“ Ngapain toh le jauh-jauh ngelamar kerja ke Sumatera”
Masih terngiang kata-kata bapak beberapa tahun lalu padaku. Sore itu di teras rumah Joglo kediaman kami di Desa Cokroyasan Kutoarjo. Sambil memijit kaki bapak, aku utarakan niatku padanya.
“ Tempa kerja yang sekarang kurang enak pak, bosnya bukan orang kita “ kuutarakan alasanku
“ Ya tapi kan ga harus ke Sumatera, Medan itu jauh lo, kalau naik bis bisa sampai tiga hari tiga malam”
“ Kan ada pesawat pak “ kilahku
Kulihat bapak menghela nafas panjang
“ Terserah kamu sajalah “ akhirnya bapak menyerah pada keputusanku
****
Lowongan
Sebuah perusahaan perkebunan BUMN di Sumatera Utara
Syarat khusus: bersedia ditempatkan di seluruh wilayah Sumatera Utara
Kubaca pengumuman yang tertera di koran Kompas pagi ini. Hmm sebuah kesempatan bagus, pikirku. Perusahaan BUMN merupakan janji masa depan yang lebih baik. Sudah setahun ini aku merantau ke Jakarta, meninggalkan bapak dan ibu yang sudah sepuh di Kutoarjo. Pekerjaanku di kota ini tidaklah sementereng gelar pendidikanku, Sarjana Teknik. Di perusahaan pembuatan botol segala jenis minuman ini , aku bekerja shift, seminggu pagi, seminggu siang, seminggu malam. Ritme yang kurang bagus untuk kesehatan. Huuuft memangnya ada pilihan lain ?
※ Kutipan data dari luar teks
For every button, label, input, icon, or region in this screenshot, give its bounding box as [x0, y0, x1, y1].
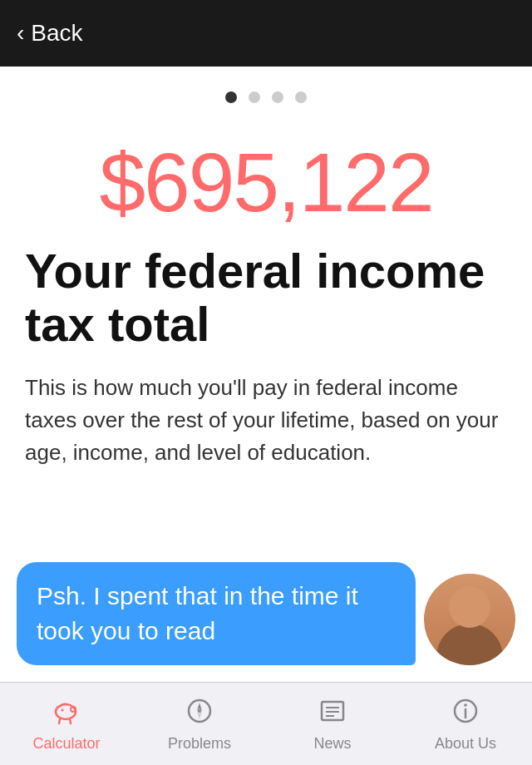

Pemilik perusahaan ini adalah warga pribumi keturunan. Seperti kebanyakan perusahaan swasta sejenis, kesejahteraan adalah kata-kata yang jauh dari apa yang dirasakan.
Mimpi besarku untuk membiayai bapak dan ibu ke tanah suci menghantarkanku ke kota metropolitan ini. Berbekal semangat yang menyala, aku terima tawaran kerja dari teman kuliahku yang sudah terlebih dahulu mengadu nasib disini. Awalnya aku kira ini hanya sebagai batu loncatan. Tapi ternyata batu yang sedang kuinjak tidak terlalu kuat untuk kujadikan pijakan ke tempat yang lebih tinggi.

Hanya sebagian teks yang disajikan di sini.